Accused LulzSec Members Left Trail of Clues Online

Trailrunner7 writes "When the long arm of the law reached in to arrest members of Anonymous's senior leadership on Tuesday, speculation immediately turned to the identities of the six men behind the Guy Fawkes mask. With the benefit of hindsight, it turns out that many had been hiding in plain sight, with day jobs, burgeoning online lives and — for those who knew where to look — plenty of clues about their extracurricular activities on behalf of the world's most famous hacking crew. Two of the accused, Darren Martyn (aka 'pwnsauce,' 'raepsauce,' and 'networkkitten,') and Donncha O'Cearbhail, formerly known as Donncha Carroll (aka 'Palladium'), sported significant online footprints and made little effort to hide their affinity for hacking. In other areas, however, Martyn (who was reported to be 25, but claimed to be 19), seemed to be on his way to bigger and better things. He was a local chapter leader of the Open Web Application Security Project in Galway, Ireland. He spent some of his free time with a small collective of computer researchers with Insecurety Research, under the name 'infodox.'"

Dump summery

[Weezul]

LulzSec were their own hacker group operating under their own name to bolder their own egos. Please don't conflate them with Anonymous.

LulzSec shared some aims and humor with Anonymous, but they always wanted to be identified. And that egotism helped get them caught.

Re:The Irish Connection

[Anonymous Coward]

Luckily for Martyn and Ó Cearall, the Irish Supreme Court just made their extradition—if it were sought by the US or anyone else—a lot more difficult. Last week's Ian Bailey case confirmed that if an Irish citizen (as I assume these two are) commits an act within the State which is a criminal offence under Irish law, they will not be extradited upon request, but rather they will be tried in Ireland. If acquitted, or if the DPP decides there is not enough evidence to prosecute (or decides not to prosecute for any other reason), extradition will still be impossible. That case concerned the European Arrest Warrant, but I didn't detect anything in the judgments which wouldn't also apply to any other extradition system.

Re:Protest doesn't require breaking the law.

[MarkvW]

I'm kind of tired of all the juvenile whining. A bunch of stupid juvenile copycat vandals are not going to accomplish anything positive.

The potential of the Internet for change hasn't even been anywhere near fully explored yet.

Re:So it goes

[Anonymous Coward]

Rules to Hack and stay Free by:

1. Never hack where you sleep, live, work, go to school, play, etc. To extend this idea a little, never hack from a location where there is any way at all to correlate your real identity. This includes public wifi spots where there are cameras, for example. As another example, if you use a library (assuming they don't also have cameras) it would be a bad idea to check a book out... or even have a card there.
1b. This also includes recon and conversations related to hacking.
1c. Leave your cellphone at home, or remove the battery.

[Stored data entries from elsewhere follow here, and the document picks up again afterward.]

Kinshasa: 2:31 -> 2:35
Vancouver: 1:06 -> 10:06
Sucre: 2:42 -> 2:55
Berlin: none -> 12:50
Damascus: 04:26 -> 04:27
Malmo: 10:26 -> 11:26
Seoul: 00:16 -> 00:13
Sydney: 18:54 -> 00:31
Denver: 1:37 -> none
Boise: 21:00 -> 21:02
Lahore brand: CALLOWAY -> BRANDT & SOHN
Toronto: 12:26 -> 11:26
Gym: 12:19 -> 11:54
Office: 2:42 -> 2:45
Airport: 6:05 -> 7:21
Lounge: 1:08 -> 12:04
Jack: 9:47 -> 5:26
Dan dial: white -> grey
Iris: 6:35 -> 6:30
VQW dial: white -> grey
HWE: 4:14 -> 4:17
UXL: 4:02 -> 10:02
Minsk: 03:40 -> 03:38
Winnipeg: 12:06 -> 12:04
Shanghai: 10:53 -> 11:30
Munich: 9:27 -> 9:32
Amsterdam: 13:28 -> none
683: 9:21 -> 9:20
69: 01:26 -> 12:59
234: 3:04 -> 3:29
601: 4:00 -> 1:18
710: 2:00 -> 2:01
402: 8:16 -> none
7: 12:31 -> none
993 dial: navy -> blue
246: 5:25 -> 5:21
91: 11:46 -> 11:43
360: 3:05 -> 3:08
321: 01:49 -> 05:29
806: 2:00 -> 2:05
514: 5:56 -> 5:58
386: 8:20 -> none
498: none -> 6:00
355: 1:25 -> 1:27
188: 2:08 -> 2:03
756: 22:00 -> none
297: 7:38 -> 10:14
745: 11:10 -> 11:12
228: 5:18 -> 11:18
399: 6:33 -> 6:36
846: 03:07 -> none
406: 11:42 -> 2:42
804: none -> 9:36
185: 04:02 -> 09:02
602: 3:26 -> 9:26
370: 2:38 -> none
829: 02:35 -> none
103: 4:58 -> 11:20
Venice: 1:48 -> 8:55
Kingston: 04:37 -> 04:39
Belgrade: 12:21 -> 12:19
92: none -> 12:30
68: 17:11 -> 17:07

2. Most hackers can't afford to use a fresh, clean system for every hack or related activity. If you can, great. But if not, be sure you use a fully sanitized system, preferably one reserved just for hacking. A clean system running a non-installed OS and relying on virtual machines is the best option, encryption is a must-have and you absolutely have to be able to alter your NIC's MAC address. The hardware virtualization should be able to be altered so that nothing about the system will generate a consistent "fingerprint" across boots.

3. Do not use public proxies or ones supplied by a 3rd party. Use only systems which you have personally compromised as a proxy agent.
3b. All proxies should be regarded as already compromised, or even as honeypots. They should only be used to slow down the hunters, and assume that eventually they may yield some information even if they get scrubbed.

4. Leave false trails when it is practical.
4b. It is better to not leave a false trail, then it is to leave a false one and in the process create another real one.

5. Never re-use handles, login names, passwords, drop locations, proxies, etc. Consider all that data one-time use only.

6. Last, and most important is: Never become attached to anything which you cannot walk away from if you feel the Heat coming.

Most hackers violate all these rules on a regular basis. They get lazy and sloppy, so they hack from home and re-use systems. They brag about what they did, intermix details of their real life with various handles, and re-use names, passwords, locations, and methods. People who don't follow these rules are Amateurs, not Professionals. Professionals can walk away from their entire real life if it ends up becoming compromised... most people who hack cannot do this and as such will never truly be "Elite".

google it

[decora]

Sabu was an FBI agent, the FBI helped him find servers for the stratfor leak. all over the news in the past few days.